> _Try it_
From the line with "Qu'est-ce que FranceConnect ? (475, 1133)" to the final line of the records, every line is to be duplicated exactly, both of those lines included.
=== Listed records ===
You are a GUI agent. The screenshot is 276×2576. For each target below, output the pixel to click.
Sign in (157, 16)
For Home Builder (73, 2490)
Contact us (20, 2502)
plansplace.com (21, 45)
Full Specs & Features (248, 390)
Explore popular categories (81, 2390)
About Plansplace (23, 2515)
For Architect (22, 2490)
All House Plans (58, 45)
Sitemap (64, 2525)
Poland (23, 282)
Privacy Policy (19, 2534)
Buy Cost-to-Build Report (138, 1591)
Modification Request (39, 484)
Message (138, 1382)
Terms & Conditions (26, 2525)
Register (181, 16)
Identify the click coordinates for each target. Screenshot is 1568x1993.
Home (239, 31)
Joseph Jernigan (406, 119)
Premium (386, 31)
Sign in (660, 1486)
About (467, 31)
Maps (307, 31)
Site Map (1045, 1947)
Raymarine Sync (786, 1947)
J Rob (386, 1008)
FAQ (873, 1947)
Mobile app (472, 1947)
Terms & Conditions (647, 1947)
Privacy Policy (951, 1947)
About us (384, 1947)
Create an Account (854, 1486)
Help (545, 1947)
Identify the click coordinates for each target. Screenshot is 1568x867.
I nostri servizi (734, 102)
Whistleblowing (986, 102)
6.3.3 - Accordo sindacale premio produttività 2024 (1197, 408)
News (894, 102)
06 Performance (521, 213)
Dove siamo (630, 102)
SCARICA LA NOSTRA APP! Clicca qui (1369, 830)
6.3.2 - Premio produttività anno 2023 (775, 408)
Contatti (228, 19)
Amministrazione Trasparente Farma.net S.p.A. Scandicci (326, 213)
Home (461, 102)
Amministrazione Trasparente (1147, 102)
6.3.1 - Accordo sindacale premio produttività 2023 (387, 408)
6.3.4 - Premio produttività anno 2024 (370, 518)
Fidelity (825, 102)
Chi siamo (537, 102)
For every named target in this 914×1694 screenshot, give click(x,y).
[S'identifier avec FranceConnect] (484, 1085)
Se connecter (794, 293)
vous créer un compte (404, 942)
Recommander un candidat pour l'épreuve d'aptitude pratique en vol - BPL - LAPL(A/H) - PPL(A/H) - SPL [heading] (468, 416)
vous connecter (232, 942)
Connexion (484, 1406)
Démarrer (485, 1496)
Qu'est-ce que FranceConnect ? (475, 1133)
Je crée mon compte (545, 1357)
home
===
> _Task response_
Qu'est-ce que FranceConnect ? (475, 1133)
Je crée mon compte (545, 1357)
home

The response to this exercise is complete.